Just the other week, I started to feel like I was in a "funk." I couldn't really pinpoint where these "emotions" were coming from, but it was a feeling of being overwhelmed, and not being able to catch up with my things at home (laundry, cleaning, cooking). I even contemplated if it was worth me working at my kids school to have those things get behind. I figured it was going to be so much easier sending my kids to a public school, and this way, I could have the time "I" needed to get back on track.
Then, reality started to sink it, and the Lord was showing me how blessed I am to be in the position that I am in. He reminded me of how I felt with homeschooling and how done I was with that, yet I wasn't ready to send my kids off to school. Only He could have opened those huge doors to answer my hearts desire. My children are getting a wonderful education at a private Christian school, and I am fortunate enough to be there with them. What more could I ask for. I know more than enough woman who would trade places with me in a heartbeat.

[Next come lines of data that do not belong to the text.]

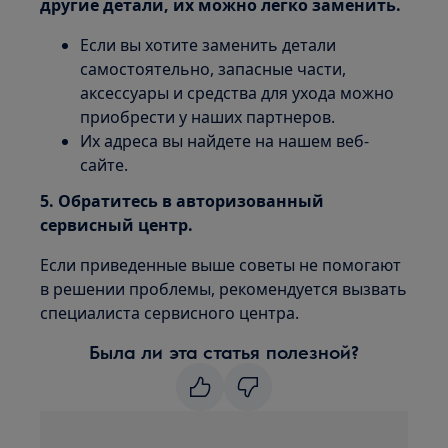
другие детали, их можно легко заменить.
Если вы хотите заменить детали
самостоятельно, запасные части,
аксессуары и средства для ухода можно
приобрести у наших партнеров.
Их адреса вы найдете на нашем веб-
сайте.
5. Обратитесь в авторизованный
сервисный центр.
Если приведенные выше советы не помогают
в решении проблемы, рекомендуется вызвать
специалиста сервисного центра.
Была ли эта статья полезной?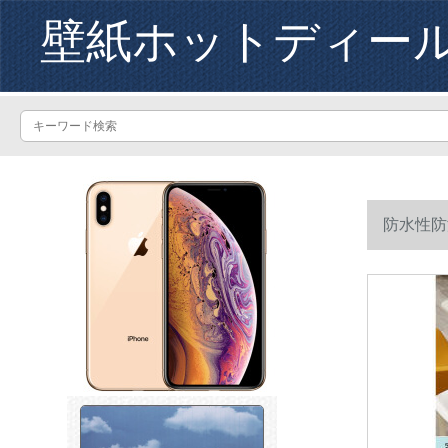
壁紙ホットディー
防水性防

Then, just to confirm those "emotions" I was having, I came across something that my friend posted on her Facebook page. I realized that I took my eyes off the Lord, and put them on "me." Looking back, I can see how the enemy was totally trying to discourage me, and make me feel doubtful about everything I was doing.
I would not want to be labeled a "Super Woman" after reading this. I think that title sounds so prideful. What I want to be known for is someone who always wants to be in God's will.